The two air strikes have raised concerns about whether the US military has become less careful, or less selective, in its targeting. President Donald Trump repeatedly said during his campaign that he would loosen restrictions intended to protect civilians during attacks against the Islamic State and other extremist groups.

Harsh treatment

The attack came as US forces took a new step in their campaign against the Islamic State, also known by the acronyms Isis or Isil. On Wednesday, US Special Forces troops and members of the Syrian Democratic Forces, the name used by the Kurdish and Arab forces working with the US military in northeastern Syria, were dropped into territory held by Islamic State near the Tabqa Dam on the Euphrates River, as more Kurdish forces crossed the river to reinforce them. The school in the town of Mansoura was not far from that area.

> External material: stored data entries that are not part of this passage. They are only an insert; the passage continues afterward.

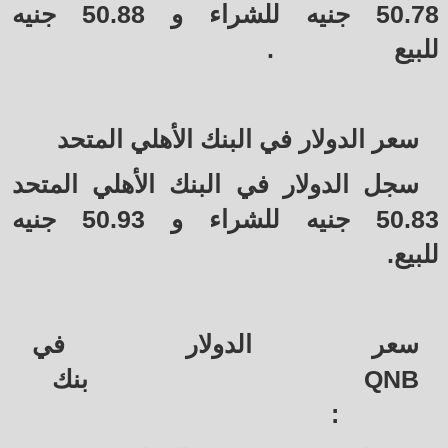
50.78 جنيه للشراء و 50.88 جنيه
للبيع
.
سعر الدولار في البنك الأهلي المتحد
سجل الدولار في البنك الأهلي المتحد
50.83 جنيه للشراء و 50.93 جنيه
للبيع.
سعر الدولار في
QNB
بنك
:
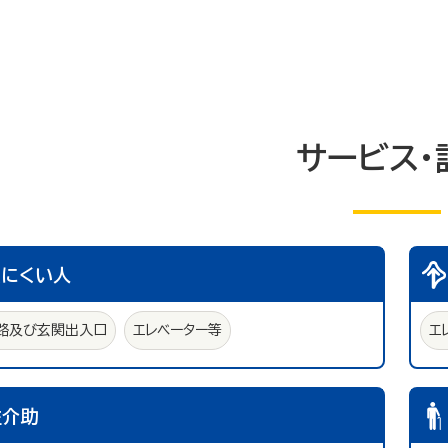
サービス・
えにくい人
路及び玄関出入口
エレベーター等
エ
性介助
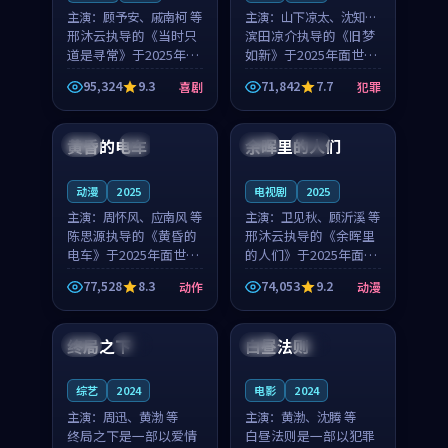
主演：
顾予安、戚南柯 等
主演：
山下凉太、沈知韵
邢沐云执导的《当时只
等
滨田凉介执导的《旧梦
道是寻常》于2025年面
如新》于2025年面世，
世，泰国的城市气质与
中国台湾的城市气质与
95,324
9.3
71,842
7.7
喜剧
犯罪
母女情深的人物心境共
异国相遇的人物心境共
99:20
99:56
同构筑了影片基调。顾
同构筑了影片基调。山
予安、戚南柯用细腻的
下凉太、沈知韵用细腻
黄昏的电车
余晖里的人们
日本
4K
泰国
完结
表演撑起整部喜剧电
的表演撑起整部犯罪
影...
电...
动漫
2025
电视剧
2025
主演：
周怀风、应南风 等
主演：
卫见秋、顾沂溪 等
陈思源执导的《黄昏的
邢沐云执导的《余晖里
电车》于2025年面世，
的人们》于2025年面
日本的城市气质与渔村
世，泰国的城市气质与
77,528
8.3
74,053
9.2
动作
动漫
故事的人物心境共同构
小镇生活的人物心境共
99:34
99:25
筑了影片基调。周怀
同构筑了影片基调。卫
风、应南风用细腻的表
见秋、顾沂溪用细腻的
终局之下
白昼法则
中国
院线
中国
完结
演撑起整部动作电影，
表演撑起整部动漫电
剧...
影，...
综艺
2024
电影
2024
主演：
周迅、黄渤 等
主演：
黄渤、沈腾 等
终局之下是一部以爱情
白昼法则是一部以犯罪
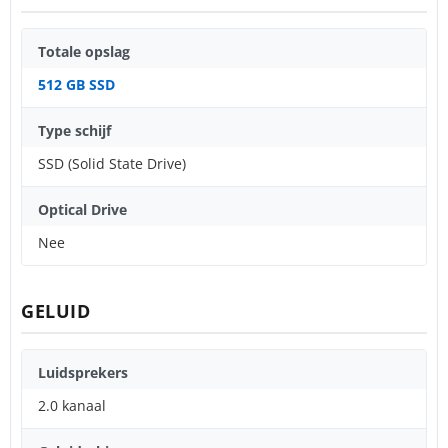
Totale opslag
512 GB SSD
Type schijf
SSD (Solid State Drive)
Optical Drive
Nee
GELUID
Luidsprekers
2.0 kanaal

Air strikes during the Obama administration also led to high civilian tolls, most notably during an operation last year in Manbij, when the city was held by Islamic State militants. Khaled al-Homsi, an activist from Palmyra who opposes both the Syrian government and Islamic State, said that among the displaced people at the school were families from Palmyra, which has changed hands several times in recent years, switching between pro-government and Islamic State forces.

Residents of Palmyra, an ancient city known for its Roman stone amphitheater, say they have endured bombing by government warplanes, harsh treatment and summary killings by the Islamic State, and reprisals and looting by pro-government forces retaking the area.